Ants once crawled all over these
nasturtiums. Now they're gone,
without any steps taken by me.
Two months ago the NY Times brought attention to a phenomenon that scientists have been observing for years: vanishing insect populations.
a whole insect world might be quietly going missing, a loss of abundance that could alter the planet in unknowable ways....

a [2017] paper by an obscure German entomological society had brought the problem of insect decline into sharp focus. The German study found that, measured simply by weight, the overall abundance of flying insects in German nature reserves had decreased by 75 percent over just 27 years. If you looked at midsummer population peaks, the drop was 82 percent...
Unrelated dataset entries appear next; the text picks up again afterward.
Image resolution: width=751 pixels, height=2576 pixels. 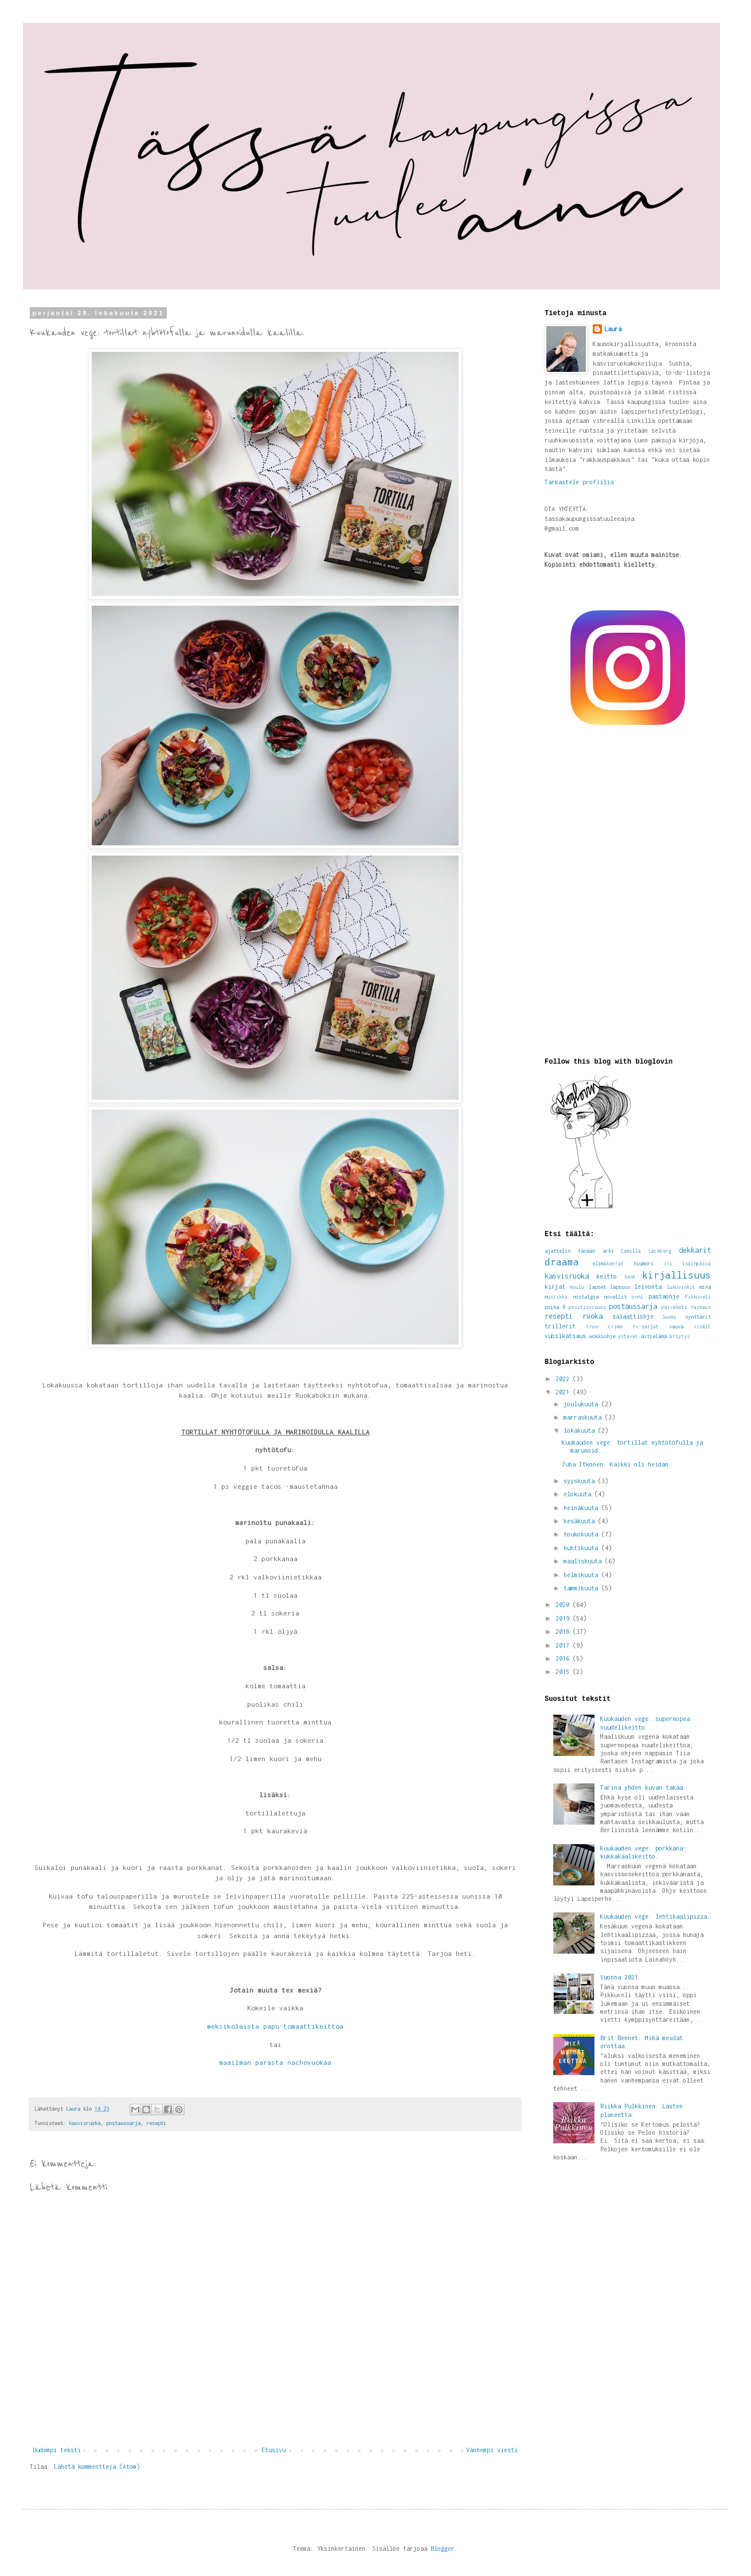 What do you see at coordinates (443, 2548) in the screenshot?
I see `Blogger` at bounding box center [443, 2548].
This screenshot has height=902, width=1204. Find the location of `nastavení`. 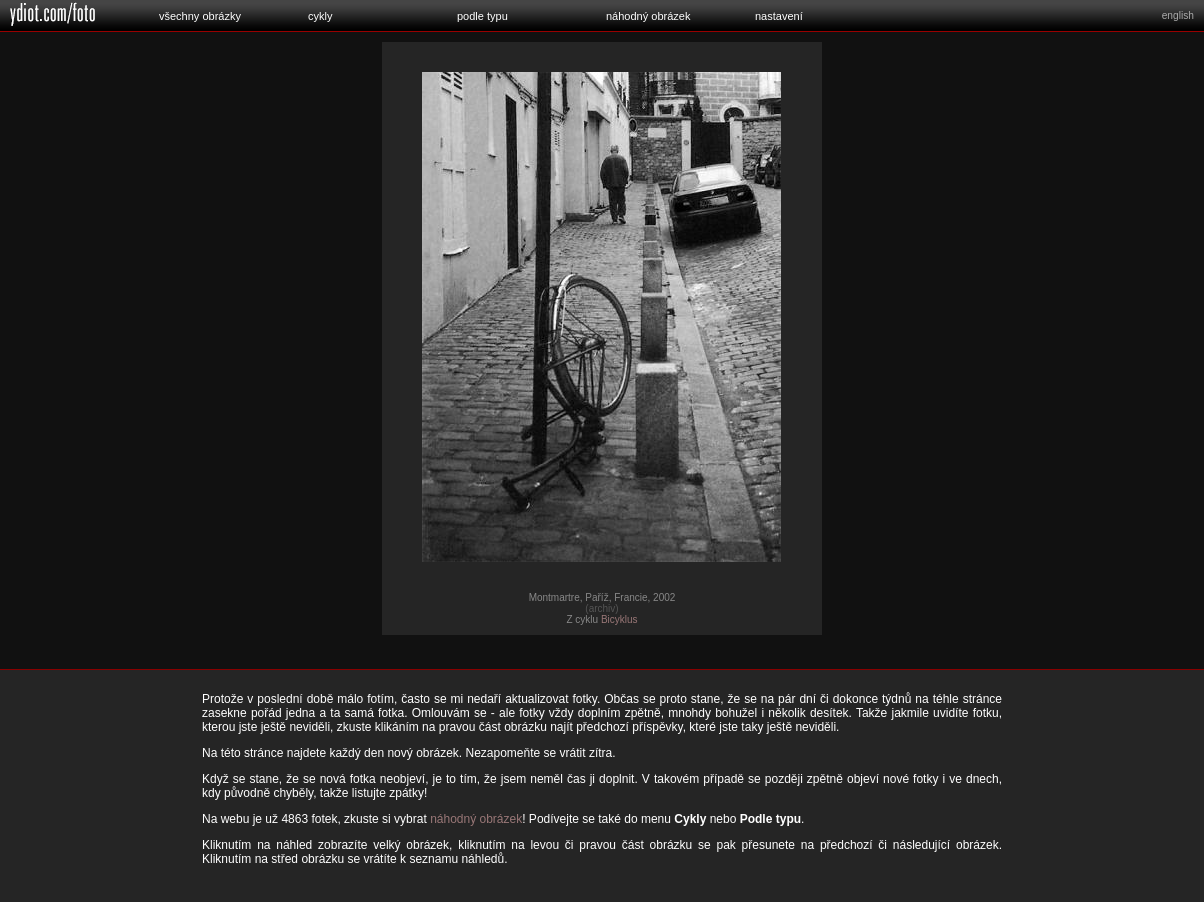 nastavení is located at coordinates (779, 16).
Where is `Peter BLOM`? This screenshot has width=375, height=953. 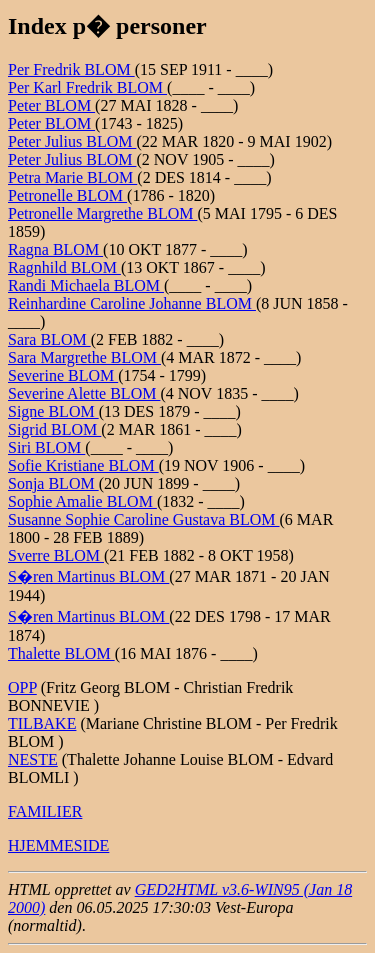 Peter BLOM is located at coordinates (51, 105).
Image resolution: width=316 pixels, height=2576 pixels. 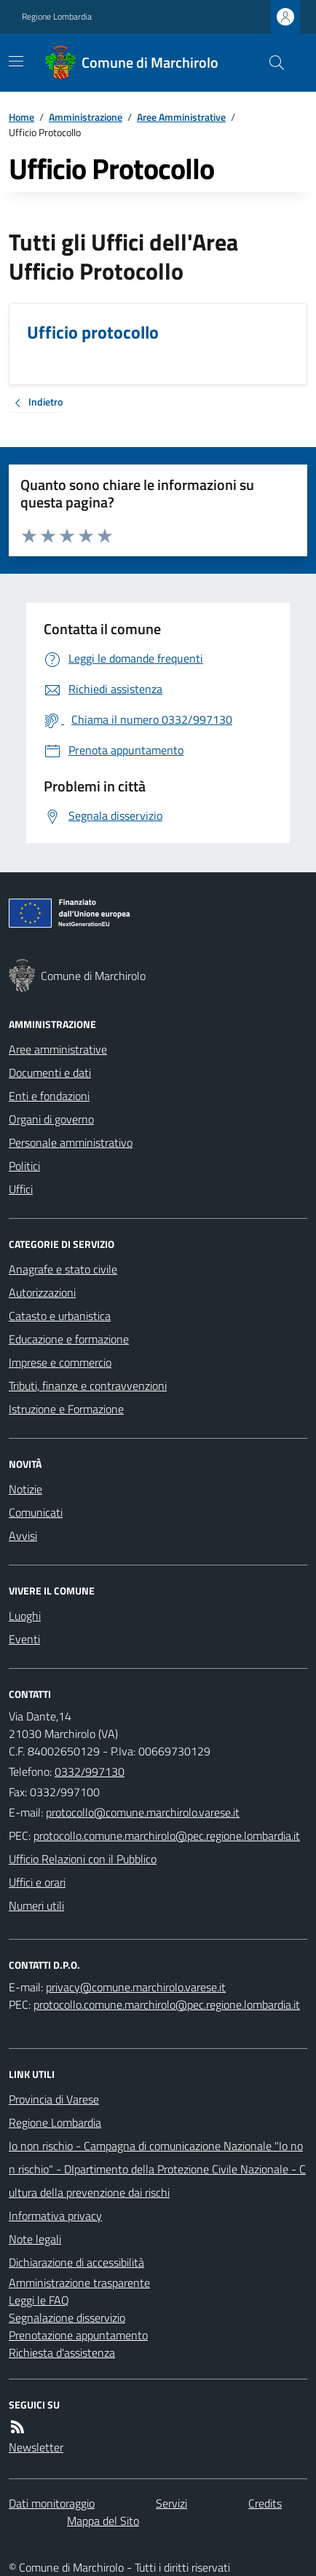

the study brought forth exactly the kind of longitudinal data they had been seeking, and it wasn’t specific to just one type of insect. The numbers were stark, indicating a vast impoverishment of an entire insect universe, even in protected areas where insects ought to be under less stress. The speed and scale of the drop were shocking even to entomologists who were already anxious about bees or fireflies or the cleanliness of car windshields.
Santa Cruz Monarch butterfly (Chron photo)
Species extinctions get the headlines, but perhaps more worrisome is defaunation ("the loss of individuals, the loss of abundance, the loss of a place’s absolute animalness"). Insect populations are down more than 75% in places that have been studied, a likely factor in the observed declines in fish, birds, and other animals in the food chain. Some worry that the decline in insects will result in the sudden collapse of eco-systems.

According to the article the primary reason for the "insect apocalypse", unsurprisingly, is man. Herbicides, pesticides, habitat destruction, and climate change have all been posited as causes. While some alarmists are predicting imminent disaster, most responsible scientists acknowledge that we are just at the beginning of understanding the extent and ramifications of the problem.

Meanwhile, we can all mourn the loss of monarch butterflies.